◆ Work request: Word for word, restate the lines of the data below between those holding "для успіху, –" and "apuração de suposta", inclusive; pictures do not belong in the copy.

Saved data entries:
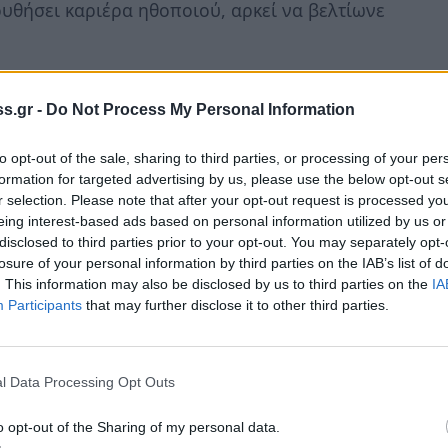
ουθήσει καριέρα ηθοποιού, αρκεί να βελτίωνε
όγια του Ράιτ και ξεκίνησε εντατικά μαθήματα
α μικρό ρόλο στο αστυνομικό δράμα «Parole!»
s.gr -
Do Not Process My Personal Information
υ, αλλοδαπού ή παράνομου, σε ταινίες όπως
to opt-out of the sale, sharing to third parties, or processing of your per
«Η Πόλη του Μίσους» («The Ox-Bow Incident»,
formation for targeted advertising by us, please use the below opt-out s
παταάν, το φρούριο του Ειρηνικού» («Back to
r selection. Please note that after your opt-out request is processed y
eing interest-based ads based on personal information utilized by us or
disclosed to third parties prior to your opt-out. You may separately opt-
losure of your personal information by third parties on the IAB’s list of
. This information may also be disclosed by us to third parties on the
IA
Participants
that may further disclose it to other third parties.
ν στην ταινία «Black Gold» (1947), όπου
ν. Εκείνη τη χρονιά έκανε το ντεμπούτο του
l Data Processing Opt Outs
υ Έμετ Λέιβερι «The Gentleman from Athens».
τρικό του Τένεσι Ουίλιαμς «Λεωφορείο ο
o opt-out of the Sharing of my personal data.
για να αντικαταστήσει τον Μάρλον Μπράντο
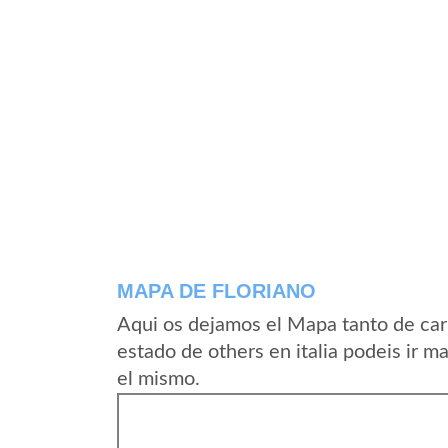
MAPA DE FLORIANO
Aqui os dejamos el Mapa tanto de car
estado de others en italia podeis ir m
el mismo.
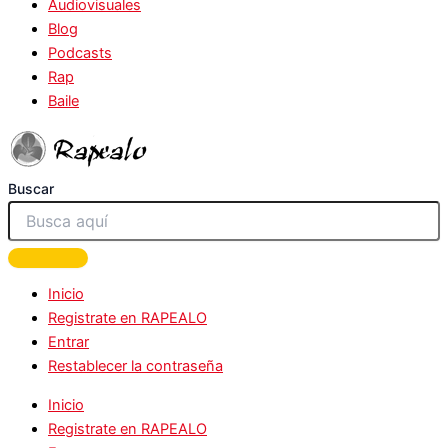
Audiovisuales
Blog
Podcasts
Rap
Baile
Buscar
Inicio
Registrate en RAPEALO
Entrar
Restablecer la contraseña
Inicio
Registrate en RAPEALO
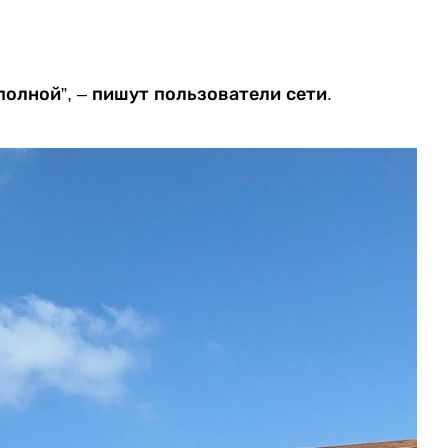
олной”, – пишут пользователи сети.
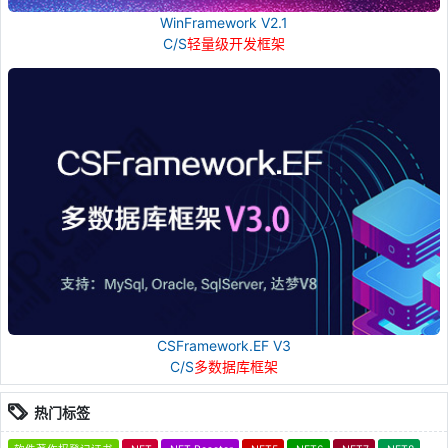
WinFramework V2.1
C/S
轻量级开发框架
CSFramework.EF V3
C/S
多数据库框架
热门标签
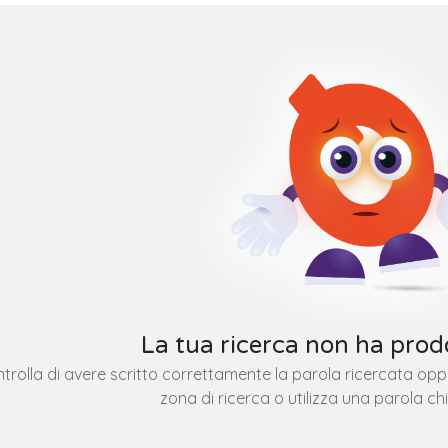
La tua ricerca non ha prodo
trolla di avere scritto correttamente la parola ricercata op
zona di ricerca o utilizza una parola ch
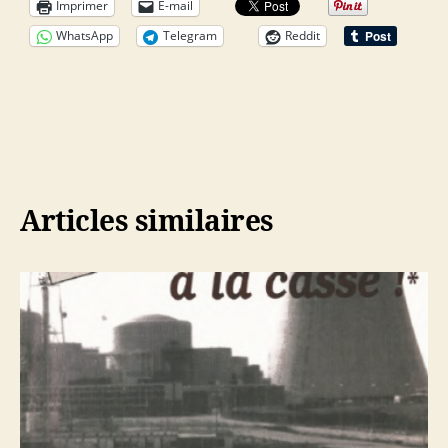
Imprimer
E-mail
WhatsApp
Telegram
Reddit
Articles similaires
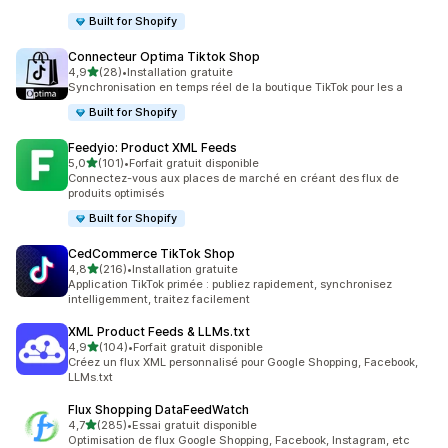
Built for Shopify
Connecteur Optima Tiktok Shop
étoile(s) sur 5
4,9
(28)
•
Installation gratuite
28 avis au total
Synchronisation en temps réel de la boutique TikTok pour les a
Built for Shopify
Feedyio: Product XML Feeds
étoile(s) sur 5
5,0
(101)
•
Forfait gratuit disponible
101 avis au total
Connectez-vous aux places de marché en créant des flux de
produits optimisés
Built for Shopify
CedCommerce TikTok Shop
étoile(s) sur 5
4,8
(216)
•
Installation gratuite
216 avis au total
Application TikTok primée : publiez rapidement, synchronisez
intelligemment, traitez facilement
XML Product Feeds & LLMs.txt
étoile(s) sur 5
4,9
(104)
•
Forfait gratuit disponible
104 avis au total
Créez un flux XML personnalisé pour Google Shopping, Facebook,
LLMs.txt
Flux Shopping DataFeedWatch
étoile(s) sur 5
4,7
(285)
•
Essai gratuit disponible
285 avis au total
Optimisation de flux Google Shopping, Facebook, Instagram, etc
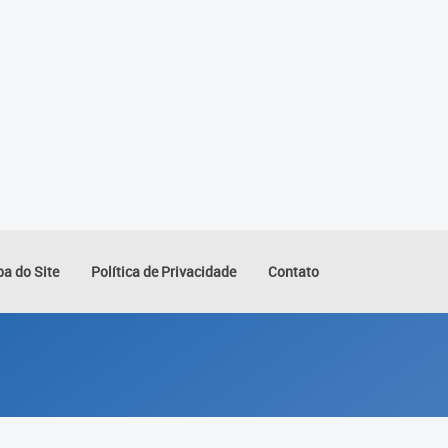
a do Site
Política de Privacidade
Contato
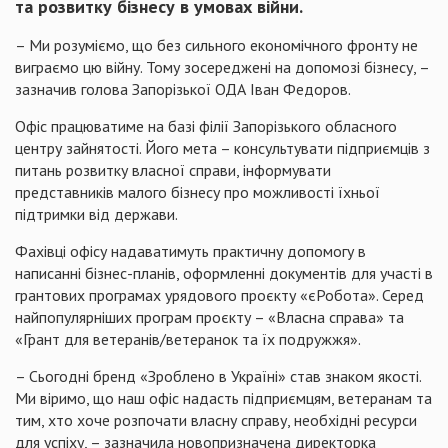
та розвитку бізнесу в умовах війни.
– Ми розуміємо, що без сильного економічного фронту не
виграємо цю війну. Тому зосереджені на допомозі бізнесу, –
зазначив голова Запорізької ОДА Іван Федоров.
Офіс працюватиме на базі філії Запорізького обласного
центру зайнятості. Його мета – консультувати підприємців з
питань розвитку власної справи, інформувати
представників малого бізнесу про можливості їхньої
підтримки від держави.
Фахівці офісу надаватимуть практичну допомогу в
написанні бізнес-планів, оформленні документів для участі в
грантових програмах урядового проєкту «єРобота». Серед
найпопулярніших програм проєкту – «Власна справа» та
«Грант для ветеранів/ветеранок та їх подружжя».
– Сьогодні бренд «Зроблено в Україні» став знаком якості.
Ми віримо, що наш офіс надасть підприємцям, ветеранам та
тим, хто хоче розпочати власну справу, необхідні ресурси
для успіху, – зазначила новопризначена директорка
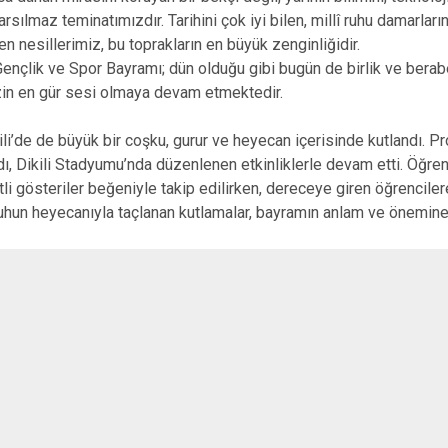
Buca
ılmaz teminatımızdır. Tarihini çok iyi bilen, millî ruhu damarlar
en nesillerimiz, bu toprakların en büyük zenginliğidir.
Çeşme
ençlik ve Spor Bayramı; dün olduğu gibi bugün de birlik ve berab
Çiğli
zin en gür sesi olmaya devam etmektedir.
Dikili
ili’de de büyük bir coşku, gurur ve heyecan içerisinde kutlandı. Pr
, Dikili Stadyumu’nda düzenlenen etkinliklerle devam etti. Öğrenc
şitli gösteriler beğeniyle takip edilirken, dereceye giren öğrenciler
î ruhun heyecanıyla taçlanan kutlamalar, bayramın anlam ve önemine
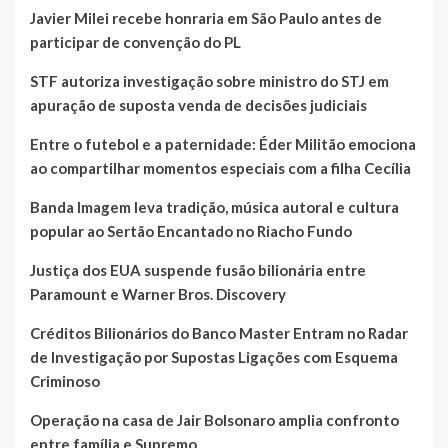
Javier Milei recebe honraria em São Paulo antes de
participar de convenção do PL
STF autoriza investigação sobre ministro do STJ em
apuração de suposta venda de decisões judiciais
Entre o futebol e a paternidade: Éder Militão emociona
ao compartilhar momentos especiais com a filha Cecília
Banda Imagem leva tradição, música autoral e cultura
popular ao Sertão Encantado no Riacho Fundo
Justiça dos EUA suspende fusão bilionária entre
Paramount e Warner Bros. Discovery
Créditos Bilionários do Banco Master Entram no Radar
de Investigação por Supostas Ligações com Esquema
Criminoso
Operação na casa de Jair Bolsonaro amplia confronto
entre família e Supremo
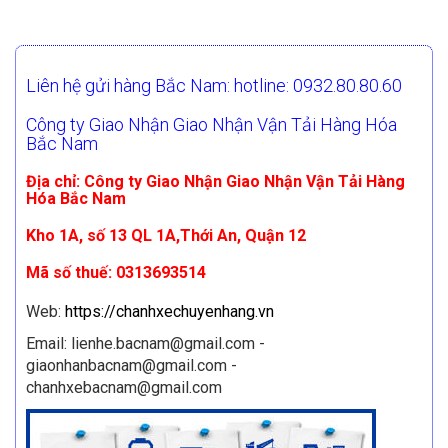
Liên hệ gửi hàng Bắc Nam: hotline: 0932.80.80.60
Công ty Giao Nhận Giao Nhận Vận Tải Hàng Hóa
Bắc Nam
Địa chỉ: Công ty Giao Nhận Giao Nhận Vận Tải Hàng
Hóa Bắc Nam
Kho 1A, số 13 QL 1A,Thới An, Quận 12
Mã số thuế: 0313693514
Web:
https://chanhxechuyenhang.vn
Email: lienhe.bacnam@gmail.com -
giaonhanbacnam@gmail.com -
chanhxebacnam@gmail.com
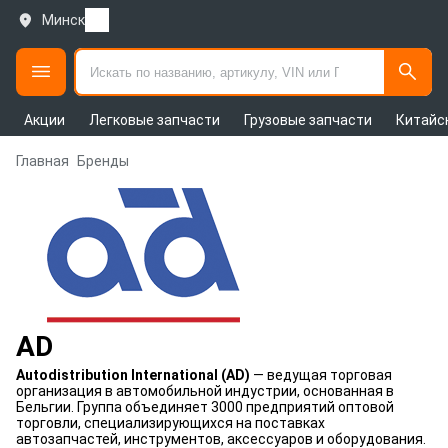
Минск
Акции
Легковые запчасти
Грузовые запчасти
Китайс
Главная
Бренды
AD
Autodistribution International (AD)
— ведущая торговая
организация в автомобильной индустрии, основанная в
Бельгии. Группа объединяет 3000 предприятий оптовой
торговли, специализирующихся на поставках
автозапчастей, инструментов, аксессуаров и оборудования.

◆ Answer to this task:
для успіху, – зазначила новопризначена директорка
Buca
ılmaz teminatımızdır. Tarihini çok iyi bilen, millî ruhu damarlar
en nesillerimiz, bu toprakların en büyük zenginliğidir.
Çeşme
ençlik ve Spor Bayramı; dün olduğu gibi bugün de birlik ve berab
Çiğli
zin en gür sesi olmaya devam etmektedir.
Dikili
ili’de de büyük bir coşku, gurur ve heyecan içerisinde kutlandı. Pr
, Dikili Stadyumu’nda düzenlenen etkinliklerle devam etti. Öğrenc
şitli gösteriler beğeniyle takip edilirken, dereceye giren öğrenciler
î ruhun heyecanıyla taçlanan kutlamalar, bayramın anlam ve önemine
Javier Milei recebe honraria em São Paulo antes de
participar de convenção do PL
STF autoriza investigação sobre ministro do STJ em
apuração de suposta venda de decisões judiciais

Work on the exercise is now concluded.